“Hi, Dr. Heart, I’m calling you about Mr. I’ve-gone-crazy who your partner did a pacer generator change on today. He’s become very agitated and combative since the start of our shift. I need something now to calm him down as nothing else has worked. Would something like Depakote sprinkles or Zyprexa, maybe even Haldol be OK with you? said the nurse into the phone.
Seriously, the guy was freaking out. Every non-pharmacological method we have in the arsenal had been thrown at him. He was confused and rightfully so. It’s not nice to put folks with dementia through surgery, it leads to some very funky things. He went from perseverating over his pants to perseverating over his wheel chair, then he wanted to be in bed, now in the chair and wherever you put him he wanted out of it. Did I mention he could not stand and bear his own weight?
The other nurses looked at me imploringly to help his nurse out. “You’ve got to do something!” they said to me.
“She’s his nurse, and yes, we’re doing all of her work for her, but I cannot call the doc for her. I don’t know the details, I don’t know enough about his history to state my case for what I think is needed. But I will talk with her.” I said.
The nurse came up to me minutes later and asked what to do. I reeled off the things that might help, meds that we have used time and time again in these situations. She agreed and went to call the doc. Above is how I pictured the conversation (she likes to hide in the med room or pharmacy office to call).
I can surmise how the rest of the above conversation went. “You want what? I have no idea about any of those meds. He’s agitated? Um, not really used to dealing with this, is he covered by Medicine? No? Really? I don’t even know what the doses would be for those meds in this situation. Uhhh…how about some Ativan?”

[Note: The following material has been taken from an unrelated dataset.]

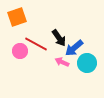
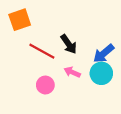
blue arrow: (74, 48) -> (104, 54), moved
pink circle: (20, 51) -> (45, 85), moved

To which the nurse readily agreed. Really we would have taken anything at that point. This is not to say that our cardiologists don’t know what they are doing, they’re just not as adept at helping us handle the agitated and combative elder as say our medicine interns or geriatrics service. It’s a level of comfort. Our geri docs would readily agree to something like Depakote far faster than Ativan, but it’s their milieu. Would not want one of them dropping a stent in my patient. It’s what you know.
And the Ativan? It worked for a while but he ended up with a sitter by daybreak, still confused and combative, but staying safely in bed. Lesson? Avoid general anesthesia and things like Versed and Fentanyl on demented elders: it makes them worse.